No service interruptions are posted and LE is issuing well over 4 million certs per day. So, clearly people are getting certs issued. So far we haven't seen other similar problems reported. Let's Encrypt Stats - Let's Encrypt
Just to be clear, I have seen a couple other posts in the last month that involved a "Service busy" message
Though I think there were generally other issues involved in those cases too, it may be that "Service busy" is happening more often than it used to. But agreed that most users are getting certs fine, and even if one attempt isn't working then the next attempt generally would. And I think the most common clients may be retrying automatically (as they should) rather than informing the user, so most people might not notice even if the message was happening more often to them.
Thank you everyone, we added some better handling of this error and are now 100% caught up with certificates! We are still seeing the error, but now just retrying after 15 minutes and this seems to mostly handle it OK.
If you're seeing "Service Busy" regularly, then I might be a little concerned that you're hitting the service too often or something. But it may just be that Let's Encrypt keeps getting busier.
Let's Encrypt's 429 & 503 errors should have a Retry-After header with a recommended delay before trying again, if you want to get really fancy.
We’re back to normal now (though keeping an eye on things). Our 503 rate never went above 1%, so most clients that retry on 503 should have been able to issue eventually.
I'm about to update status.io, but the fix took hold at 19:58 UTC, and we haven't served any 503s since then. I expect to serve some at midnight UTC, but it should be a "normal" amount, which I'll cross-check with historical values.

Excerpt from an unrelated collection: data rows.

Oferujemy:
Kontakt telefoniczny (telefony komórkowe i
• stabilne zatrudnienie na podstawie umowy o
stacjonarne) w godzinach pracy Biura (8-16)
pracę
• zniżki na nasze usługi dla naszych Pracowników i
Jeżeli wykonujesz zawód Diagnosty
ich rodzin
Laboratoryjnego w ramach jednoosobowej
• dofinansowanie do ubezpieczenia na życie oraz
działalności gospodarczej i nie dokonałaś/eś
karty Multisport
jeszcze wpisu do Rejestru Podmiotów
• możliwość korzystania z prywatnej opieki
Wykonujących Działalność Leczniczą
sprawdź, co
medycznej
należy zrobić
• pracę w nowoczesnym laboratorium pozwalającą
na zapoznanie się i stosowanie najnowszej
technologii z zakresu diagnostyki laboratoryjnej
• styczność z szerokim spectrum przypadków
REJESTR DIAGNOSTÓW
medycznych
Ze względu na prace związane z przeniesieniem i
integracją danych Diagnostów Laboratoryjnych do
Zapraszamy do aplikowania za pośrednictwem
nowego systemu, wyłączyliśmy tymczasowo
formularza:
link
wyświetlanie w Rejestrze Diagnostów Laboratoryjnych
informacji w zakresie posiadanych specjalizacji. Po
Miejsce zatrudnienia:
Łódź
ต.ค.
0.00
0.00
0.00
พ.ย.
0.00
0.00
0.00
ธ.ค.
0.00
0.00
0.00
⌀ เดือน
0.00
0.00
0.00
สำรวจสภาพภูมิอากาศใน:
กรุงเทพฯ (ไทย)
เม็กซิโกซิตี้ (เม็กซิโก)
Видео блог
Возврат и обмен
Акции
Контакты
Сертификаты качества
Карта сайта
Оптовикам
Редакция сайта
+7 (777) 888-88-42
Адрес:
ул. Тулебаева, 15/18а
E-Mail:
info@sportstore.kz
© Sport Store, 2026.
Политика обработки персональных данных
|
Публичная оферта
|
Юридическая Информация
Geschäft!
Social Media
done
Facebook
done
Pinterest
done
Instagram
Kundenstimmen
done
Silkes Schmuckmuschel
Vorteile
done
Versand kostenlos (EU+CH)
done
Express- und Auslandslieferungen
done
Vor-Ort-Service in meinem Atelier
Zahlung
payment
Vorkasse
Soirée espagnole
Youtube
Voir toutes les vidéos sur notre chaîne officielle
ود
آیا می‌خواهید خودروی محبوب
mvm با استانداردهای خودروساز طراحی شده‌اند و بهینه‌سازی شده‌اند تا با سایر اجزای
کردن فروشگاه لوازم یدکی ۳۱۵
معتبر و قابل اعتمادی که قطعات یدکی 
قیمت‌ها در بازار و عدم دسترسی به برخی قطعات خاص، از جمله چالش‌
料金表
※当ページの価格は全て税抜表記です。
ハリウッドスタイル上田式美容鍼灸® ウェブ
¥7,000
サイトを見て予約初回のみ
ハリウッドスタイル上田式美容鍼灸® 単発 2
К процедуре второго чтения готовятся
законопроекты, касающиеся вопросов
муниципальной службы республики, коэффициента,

We do queue a lot of retries lately on our cPanel and DirectAdmin infrastructure setups, and they have increased in the last month. Maybe is time to scale flexibly up the infrastructure at peak times if there is a pattern ?
Ideally there should be no "peak time" due to randomisation of requests. All too often unfortunately some software will trigger on e.g. the whole hour or on 00:00 et c., which is of course bad for the ACME server infrastructure.
My personal opinion (also note that I'm not a LE staff member or something like that) would be NOT to scale up at peak times to discourage this behaviour.